I have just finished sitting with some sellers talking about the costs to list their homes and the closing costs they may have to pay for. The conversation got more involved when we started talking about title insurance.

 

This week I thought I would take the time to explain why you need title insurance and why the sellers usually pay for it when a home is sold.

 

If you have ever purchased a used car, common sense tells you to take the car to a mechanic to have it checked to insure that you are not buying a lemon.

 

When buying a home you should be just as cautious. You are buying a home from persons you do not know who are making disclosures to you, as they know them. Is there fraud, any forged deeds, unknown heirs, judgments or liens against the property, unknown easements, etc.

 

Title insurance is your insurance policy that protects buyers and lenders against "clouds" on title, for example, fraud, forged deeds, unknown heirs, judgments and liens, etc.

 

This information is reliable but not guaranteed as of the date of this writing.

 

Understanding a Home Inspection

 

I just completed a home inspection with a client. After answering their questions, I thought it would be a good idea to discuss what a home inspection is, and what you should expect from it.

 

After a homebuyer and seller agree to price and terms, a buyer has a 17-day, or other agreed upon period, after the acceptance of the offer to perform a "due diligence" investigation of the home. There are many parts to that investigation. A thorough home inspection should be performed as an important part of that investigation.

 

The California Real Estate Inspection Association (CREIA) cautions homebuyers not to misunderstand the purpose of a professional inspection report. The inspector's role is not to create repair lists for the home, nor is it the sellers obligation to repair any problems discovered by the home inspector.

 

Potential homebuyers often view an inspection report as a mandatory repair list for the seller. Except where requirements are set forth by state law, sellers are not required to make the repairs, for example earthquake straps for hot water heaters and smoke detectors in specified locations.

 

With a home inspection, most repairs are subject to negotiation between the parties to the sale. After the list is received from the home inspector, buyers will request that the seller fix various conditions before the close of escrow. The sellers may or may not agree to some of those requests. But with most defects, sellers make repairs as a matter of choice, not obligation to facilitate the consummation of the sale.

 

Before making any demands of the seller, try to evaluate the inspection report with an eye toward problems of greatest significance. Look for conditions that compromise health and safety, involve actual leakage or greatest cost.

 

An inspection consists of a thorough visual inspection of all accessible areas of a home. It includes a home's structural components including the foundation and roofing systems. The inspection tests the heating and cooling, plumbing fixtures, appliances, electrical outlets, doors and windows, etc. If the home has a pool and spa, it will be inspected

 

The primary purpose of a home inspection is not to corner the seller with a repair list. The primary objective is to know what you are buying before you buy it. All previously owned homes have defects. The inspection gives you knowledge of defects before you close escrow.

 

The following articles are reprinted from Realtor Magazine Online by permission of the National Association of Realtors. Copyright 2004. All rights reserved.

Understanding Agency

It’s important to understand what legal responsibilities your real estate salesperson has to you and to other parties in the transactions. Ask your salesperson to explain what type of agency relationship you have with him or her and with the brokerage company.
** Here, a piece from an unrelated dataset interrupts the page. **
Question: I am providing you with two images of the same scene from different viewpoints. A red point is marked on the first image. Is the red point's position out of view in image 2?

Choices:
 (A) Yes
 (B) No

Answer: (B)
1. Seller's representative (also known as a listing agent or seller's agent). A seller's agent is hired by and represents the seller. All fiduciary duties are owed to the seller. The agency relationship usually is created by a listing contract.

2. Subagent. A subagent owes the same fiduciary duties to the agent's principal as the agent does. Sub agency usually arises when a cooperating sales associate from another brokerage, who is not representing the buyer as a buyer’s representative or operating in a nonagency relationship, shows property to a buyer. In such a case, the subagent works with the buyer as a customer but owes fiduciary duties to the listing broker and the seller. Although a subagent cannot assist the buyer in any way that would be detrimental to the seller, a buyer-customer can expect to be treated honestly by the subagent. It is important that subagents fully explain their duties to buyers.
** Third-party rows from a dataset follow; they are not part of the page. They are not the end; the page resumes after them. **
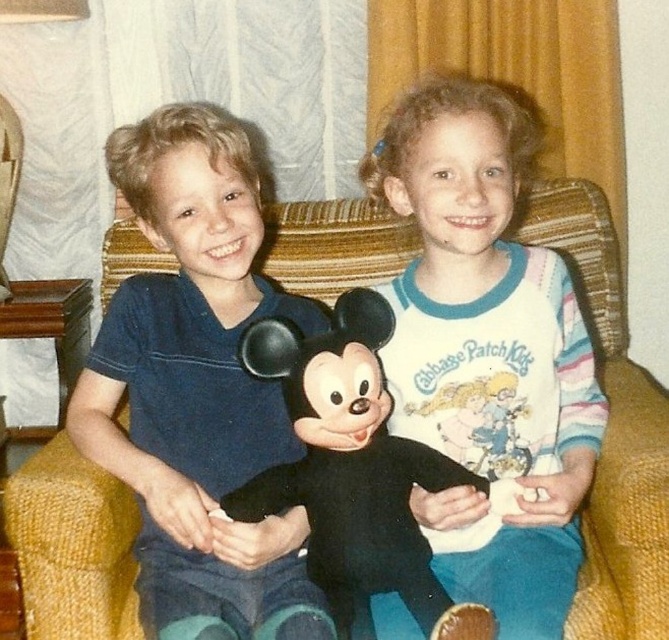 You are a photographer setting up for a family portrait. You need to ensure that the matte blue shirt at center and the yellow fabric couch at center are both visible in the frame. Based on their positions, which object should you focus on first to ensure both are in focus?

The matte blue shirt at center is in front of the yellow fabric couch at center, so you should focus on the matte blue shirt at center first to ensure both are in focus.

You are a photographer trying to capture a closeup of the white cotton shirt at upper center and the black plush toy at center. Which object is positioned to the right of the other?

The white cotton shirt at upper center is to the right of the black plush toy at center according to the description. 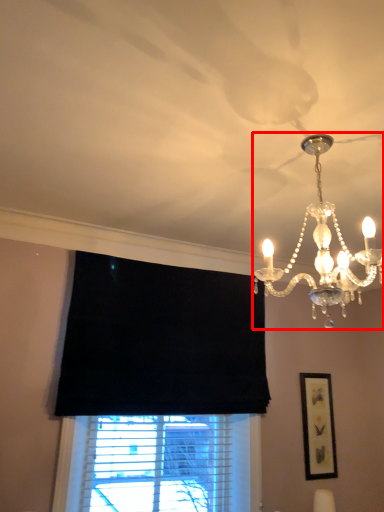 Question: From the image's perspective, what is the correct spatial positioning of lamp (annotated by the red box) in reference to picture frame?

Choices:
 (A) below
 (B) above

Answer: (B) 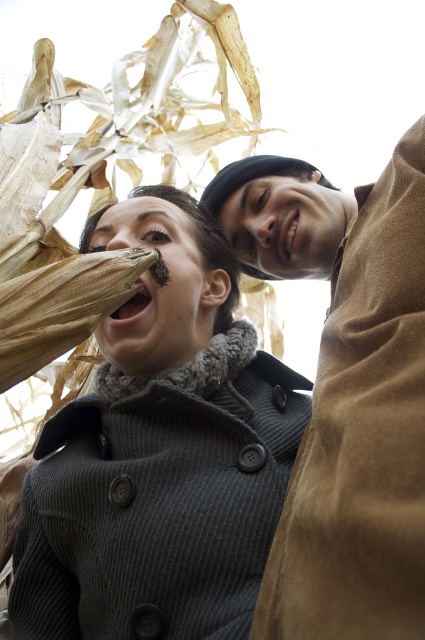 Question: Which object is the closest to the dark gray wool coat at center?

Choices:
 (A) brown textured corn at lower left
 (B) brown suede coat at upper right

Answer: (A)

Question: Is dark gray wool coat at center smaller than brown suede coat at upper right?

Choices:
 (A) no
 (B) yes

Answer: (A)

Question: Can you confirm if dark gray wool coat at center is positioned to the left of brown textured corn at lower left?

Choices:
 (A) no
 (B) yes

Answer: (A)

Question: Which object is positioned closest to the brown suede coat at upper right?

Choices:
 (A) dark gray wool coat at center
 (B) brown textured corn at lower left

Answer: (A)

Question: Can you confirm if brown suede coat at upper right is positioned below brown textured corn at lower left?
3. Buyer's representative (also known as a buyer’s agent). A real estate licensee who is hired by prospective buyers to represent them in a real estate transaction. The buyer's rep works in the buyer's best interest throughout the transaction and owes fiduciary duties to the buyer. The buyer can pay the licensee directly through a negotiated fee, or the buyer's rep may be paid by the seller or by a commission split with the listing broker.
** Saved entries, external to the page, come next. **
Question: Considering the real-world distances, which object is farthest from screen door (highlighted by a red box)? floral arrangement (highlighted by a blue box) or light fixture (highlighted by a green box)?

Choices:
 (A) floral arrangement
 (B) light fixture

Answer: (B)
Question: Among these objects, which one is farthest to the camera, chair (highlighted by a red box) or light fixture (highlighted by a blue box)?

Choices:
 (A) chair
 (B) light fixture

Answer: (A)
4. Disclosed dual agent. Dual agency is a relationship in which the brokerage firm represents both the buyer and the seller in the same real estate transaction. Dual agency relationships do not carry with them all of the traditional fiduciary duties to the clients. Instead, dual agents owe limited fiduciary duties. Because of the potential for conflicts of interest in a dual-agency relationship, it's vital that all parties give their informed consent. In many states, this consent must be in writing. Disclosed dual agency, in which both the buyer and the seller are told that the agent is representing both of them, is legal in most states.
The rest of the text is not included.